## Source material
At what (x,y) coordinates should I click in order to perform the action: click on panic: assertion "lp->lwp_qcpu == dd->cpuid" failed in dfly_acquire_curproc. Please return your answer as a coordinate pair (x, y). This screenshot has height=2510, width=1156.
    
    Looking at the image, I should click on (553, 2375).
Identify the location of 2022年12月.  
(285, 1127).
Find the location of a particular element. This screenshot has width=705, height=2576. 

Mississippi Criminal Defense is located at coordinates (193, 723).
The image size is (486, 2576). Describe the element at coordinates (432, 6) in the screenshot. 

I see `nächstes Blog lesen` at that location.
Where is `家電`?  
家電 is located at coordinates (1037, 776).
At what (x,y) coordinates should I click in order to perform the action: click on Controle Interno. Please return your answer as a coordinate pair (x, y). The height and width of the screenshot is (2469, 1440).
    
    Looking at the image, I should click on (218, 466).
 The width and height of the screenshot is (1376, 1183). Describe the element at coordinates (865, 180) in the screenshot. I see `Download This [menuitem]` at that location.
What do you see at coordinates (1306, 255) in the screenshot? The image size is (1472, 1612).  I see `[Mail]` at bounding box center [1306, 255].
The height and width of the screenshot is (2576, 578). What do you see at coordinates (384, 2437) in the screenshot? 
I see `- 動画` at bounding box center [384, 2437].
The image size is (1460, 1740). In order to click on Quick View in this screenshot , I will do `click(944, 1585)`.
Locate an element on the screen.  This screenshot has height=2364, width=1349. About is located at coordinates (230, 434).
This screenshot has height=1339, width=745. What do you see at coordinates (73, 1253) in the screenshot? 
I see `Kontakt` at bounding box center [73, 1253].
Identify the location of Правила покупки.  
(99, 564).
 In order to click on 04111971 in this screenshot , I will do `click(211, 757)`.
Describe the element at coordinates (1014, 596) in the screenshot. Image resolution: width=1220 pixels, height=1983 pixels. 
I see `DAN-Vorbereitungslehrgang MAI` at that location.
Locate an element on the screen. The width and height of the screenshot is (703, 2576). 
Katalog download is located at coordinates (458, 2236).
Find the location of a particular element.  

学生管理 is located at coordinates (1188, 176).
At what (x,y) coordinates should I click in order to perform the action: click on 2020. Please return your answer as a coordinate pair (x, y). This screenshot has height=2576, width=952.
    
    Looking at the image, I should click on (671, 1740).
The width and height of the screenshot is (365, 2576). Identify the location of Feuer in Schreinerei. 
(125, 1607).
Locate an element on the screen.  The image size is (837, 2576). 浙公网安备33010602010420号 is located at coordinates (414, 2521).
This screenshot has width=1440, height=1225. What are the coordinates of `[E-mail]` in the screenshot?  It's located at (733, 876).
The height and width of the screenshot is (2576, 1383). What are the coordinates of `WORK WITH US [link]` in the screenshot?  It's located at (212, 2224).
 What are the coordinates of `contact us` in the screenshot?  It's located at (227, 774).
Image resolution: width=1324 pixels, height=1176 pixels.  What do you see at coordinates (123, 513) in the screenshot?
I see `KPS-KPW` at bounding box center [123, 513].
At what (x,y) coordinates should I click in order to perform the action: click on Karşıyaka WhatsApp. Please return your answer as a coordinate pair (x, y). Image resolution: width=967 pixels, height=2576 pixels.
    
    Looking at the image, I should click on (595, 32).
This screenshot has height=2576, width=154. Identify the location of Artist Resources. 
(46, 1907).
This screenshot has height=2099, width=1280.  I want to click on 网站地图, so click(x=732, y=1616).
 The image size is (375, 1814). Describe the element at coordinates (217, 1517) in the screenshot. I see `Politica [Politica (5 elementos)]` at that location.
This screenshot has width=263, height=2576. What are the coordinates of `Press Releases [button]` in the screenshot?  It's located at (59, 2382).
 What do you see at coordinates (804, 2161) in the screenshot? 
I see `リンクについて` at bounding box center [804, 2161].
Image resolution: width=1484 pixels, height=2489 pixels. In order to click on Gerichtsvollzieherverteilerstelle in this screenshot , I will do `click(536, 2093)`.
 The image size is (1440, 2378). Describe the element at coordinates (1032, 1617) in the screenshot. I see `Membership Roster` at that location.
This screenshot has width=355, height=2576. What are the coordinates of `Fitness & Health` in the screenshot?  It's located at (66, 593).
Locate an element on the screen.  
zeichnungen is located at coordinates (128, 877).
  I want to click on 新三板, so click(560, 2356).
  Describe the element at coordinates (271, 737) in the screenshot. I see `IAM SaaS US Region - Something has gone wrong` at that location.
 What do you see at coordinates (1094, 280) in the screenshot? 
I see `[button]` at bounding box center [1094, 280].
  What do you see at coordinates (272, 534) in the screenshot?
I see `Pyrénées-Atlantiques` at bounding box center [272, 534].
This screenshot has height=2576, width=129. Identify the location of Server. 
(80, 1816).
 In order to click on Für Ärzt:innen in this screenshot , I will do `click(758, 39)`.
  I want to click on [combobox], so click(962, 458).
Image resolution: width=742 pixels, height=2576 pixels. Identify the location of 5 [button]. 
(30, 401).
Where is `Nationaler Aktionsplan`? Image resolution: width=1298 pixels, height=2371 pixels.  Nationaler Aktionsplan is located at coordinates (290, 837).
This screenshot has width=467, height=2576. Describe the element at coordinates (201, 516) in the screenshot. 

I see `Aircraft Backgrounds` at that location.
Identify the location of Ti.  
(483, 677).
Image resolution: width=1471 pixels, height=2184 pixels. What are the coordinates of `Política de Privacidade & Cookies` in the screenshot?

## Aim of the task
Write every entry out again exactly.

## Solved exercise
At what (x,y) coordinates should I click in order to perform the action: click on panic: assertion "lp->lwp_qcpu == dd->cpuid" failed in dfly_acquire_curproc. Please return your answer as a coordinate pair (x, y). This screenshot has height=2510, width=1156.
    
    Looking at the image, I should click on (553, 2375).
Identify the location of 2022年12月.  
(285, 1127).
Find the location of a particular element. This screenshot has width=705, height=2576. 

Mississippi Criminal Defense is located at coordinates (193, 723).
The image size is (486, 2576). Describe the element at coordinates (432, 6) in the screenshot. 

I see `nächstes Blog lesen` at that location.
Where is `家電`?  
家電 is located at coordinates (1037, 776).
At what (x,y) coordinates should I click in order to perform the action: click on Controle Interno. Please return your answer as a coordinate pair (x, y). The height and width of the screenshot is (2469, 1440).
    
    Looking at the image, I should click on (218, 466).
 The width and height of the screenshot is (1376, 1183). Describe the element at coordinates (865, 180) in the screenshot. I see `Download This [menuitem]` at that location.
What do you see at coordinates (1306, 255) in the screenshot? The image size is (1472, 1612).  I see `[Mail]` at bounding box center [1306, 255].
The height and width of the screenshot is (2576, 578). What do you see at coordinates (384, 2437) in the screenshot? 
I see `- 動画` at bounding box center [384, 2437].
The image size is (1460, 1740). In order to click on Quick View in this screenshot , I will do `click(944, 1585)`.
Locate an element on the screen.  This screenshot has height=2364, width=1349. About is located at coordinates (230, 434).
This screenshot has height=1339, width=745. What do you see at coordinates (73, 1253) in the screenshot? 
I see `Kontakt` at bounding box center [73, 1253].
Identify the location of Правила покупки.  
(99, 564).
 In order to click on 04111971 in this screenshot , I will do `click(211, 757)`.
Describe the element at coordinates (1014, 596) in the screenshot. Image resolution: width=1220 pixels, height=1983 pixels. 
I see `DAN-Vorbereitungslehrgang MAI` at that location.
Locate an element on the screen. The width and height of the screenshot is (703, 2576). 
Katalog download is located at coordinates (458, 2236).
Find the location of a particular element.  

学生管理 is located at coordinates (1188, 176).
At what (x,y) coordinates should I click in order to perform the action: click on 2020. Please return your answer as a coordinate pair (x, y). This screenshot has height=2576, width=952.
    
    Looking at the image, I should click on (671, 1740).
The width and height of the screenshot is (365, 2576). Identify the location of Feuer in Schreinerei. 
(125, 1607).
Locate an element on the screen.  The image size is (837, 2576). 浙公网安备33010602010420号 is located at coordinates (414, 2521).
This screenshot has width=1440, height=1225. What are the coordinates of `[E-mail]` in the screenshot?  It's located at (733, 876).
The height and width of the screenshot is (2576, 1383). What are the coordinates of `WORK WITH US [link]` in the screenshot?  It's located at (212, 2224).
 What are the coordinates of `contact us` in the screenshot?  It's located at (227, 774).
Image resolution: width=1324 pixels, height=1176 pixels.  What do you see at coordinates (123, 513) in the screenshot?
I see `KPS-KPW` at bounding box center [123, 513].
At what (x,y) coordinates should I click in order to perform the action: click on Karşıyaka WhatsApp. Please return your answer as a coordinate pair (x, y). Image resolution: width=967 pixels, height=2576 pixels.
    
    Looking at the image, I should click on (595, 32).
This screenshot has height=2576, width=154. Identify the location of Artist Resources. 
(46, 1907).
This screenshot has height=2099, width=1280.  I want to click on 网站地图, so click(x=732, y=1616).
 The image size is (375, 1814). Describe the element at coordinates (217, 1517) in the screenshot. I see `Politica [Politica (5 elementos)]` at that location.
This screenshot has width=263, height=2576. What are the coordinates of `Press Releases [button]` in the screenshot?  It's located at (59, 2382).
 What do you see at coordinates (804, 2161) in the screenshot? 
I see `リンクについて` at bounding box center [804, 2161].
Image resolution: width=1484 pixels, height=2489 pixels. In order to click on Gerichtsvollzieherverteilerstelle in this screenshot , I will do `click(536, 2093)`.
 The image size is (1440, 2378). Describe the element at coordinates (1032, 1617) in the screenshot. I see `Membership Roster` at that location.
This screenshot has width=355, height=2576. What are the coordinates of `Fitness & Health` in the screenshot?  It's located at (66, 593).
Locate an element on the screen.  
zeichnungen is located at coordinates (128, 877).
  I want to click on 新三板, so click(560, 2356).
  Describe the element at coordinates (271, 737) in the screenshot. I see `IAM SaaS US Region - Something has gone wrong` at that location.
 What do you see at coordinates (1094, 280) in the screenshot? 
I see `[button]` at bounding box center [1094, 280].
  What do you see at coordinates (272, 534) in the screenshot?
I see `Pyrénées-Atlantiques` at bounding box center [272, 534].
This screenshot has height=2576, width=129. Identify the location of Server. 
(80, 1816).
 In order to click on Für Ärzt:innen in this screenshot , I will do `click(758, 39)`.
  I want to click on [combobox], so click(962, 458).
Image resolution: width=742 pixels, height=2576 pixels. Identify the location of 5 [button]. 
(30, 401).
Where is `Nationaler Aktionsplan`? Image resolution: width=1298 pixels, height=2371 pixels.  Nationaler Aktionsplan is located at coordinates (290, 837).
This screenshot has width=467, height=2576. Describe the element at coordinates (201, 516) in the screenshot. 

I see `Aircraft Backgrounds` at that location.
Identify the location of Ti.  
(483, 677).
Image resolution: width=1471 pixels, height=2184 pixels. What are the coordinates of `Política de Privacidade & Cookies` in the screenshot?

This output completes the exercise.